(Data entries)
----------
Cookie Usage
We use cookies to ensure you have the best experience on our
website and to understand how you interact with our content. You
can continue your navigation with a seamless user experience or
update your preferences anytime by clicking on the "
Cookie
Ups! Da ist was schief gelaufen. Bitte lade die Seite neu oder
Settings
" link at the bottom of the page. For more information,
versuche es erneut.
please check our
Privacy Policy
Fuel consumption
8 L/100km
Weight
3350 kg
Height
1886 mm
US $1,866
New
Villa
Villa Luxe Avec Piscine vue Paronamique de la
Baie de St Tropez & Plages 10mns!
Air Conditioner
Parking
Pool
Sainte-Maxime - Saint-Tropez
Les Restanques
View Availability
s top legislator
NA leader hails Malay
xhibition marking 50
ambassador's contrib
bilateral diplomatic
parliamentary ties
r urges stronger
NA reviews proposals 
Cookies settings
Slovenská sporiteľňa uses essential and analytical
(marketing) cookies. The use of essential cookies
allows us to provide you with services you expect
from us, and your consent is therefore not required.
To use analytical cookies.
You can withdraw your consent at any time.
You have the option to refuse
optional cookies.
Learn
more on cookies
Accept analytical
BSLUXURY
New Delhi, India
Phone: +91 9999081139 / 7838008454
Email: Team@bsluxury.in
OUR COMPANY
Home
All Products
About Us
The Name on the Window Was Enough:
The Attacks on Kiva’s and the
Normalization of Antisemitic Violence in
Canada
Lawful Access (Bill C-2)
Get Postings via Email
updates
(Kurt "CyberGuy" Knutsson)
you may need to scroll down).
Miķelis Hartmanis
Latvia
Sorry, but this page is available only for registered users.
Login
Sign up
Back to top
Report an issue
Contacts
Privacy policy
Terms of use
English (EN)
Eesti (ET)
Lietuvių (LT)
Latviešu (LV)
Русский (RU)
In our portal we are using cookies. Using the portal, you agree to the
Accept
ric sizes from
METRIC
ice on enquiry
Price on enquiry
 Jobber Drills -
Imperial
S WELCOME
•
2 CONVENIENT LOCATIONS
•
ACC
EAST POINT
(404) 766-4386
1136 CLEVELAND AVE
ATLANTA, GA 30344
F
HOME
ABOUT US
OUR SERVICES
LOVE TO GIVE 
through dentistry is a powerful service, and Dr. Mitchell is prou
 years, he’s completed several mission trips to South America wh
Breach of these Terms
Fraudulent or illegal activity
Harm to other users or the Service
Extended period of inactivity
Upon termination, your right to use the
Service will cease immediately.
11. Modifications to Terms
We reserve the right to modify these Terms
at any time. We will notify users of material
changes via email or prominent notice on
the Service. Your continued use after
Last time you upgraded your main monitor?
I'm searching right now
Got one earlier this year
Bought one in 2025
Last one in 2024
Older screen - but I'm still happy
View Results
----------
Task item => Each line holding the word "these" must be pulled from the records.

Answer section =>
Breach of these Terms
We reserve the right to modify these Terms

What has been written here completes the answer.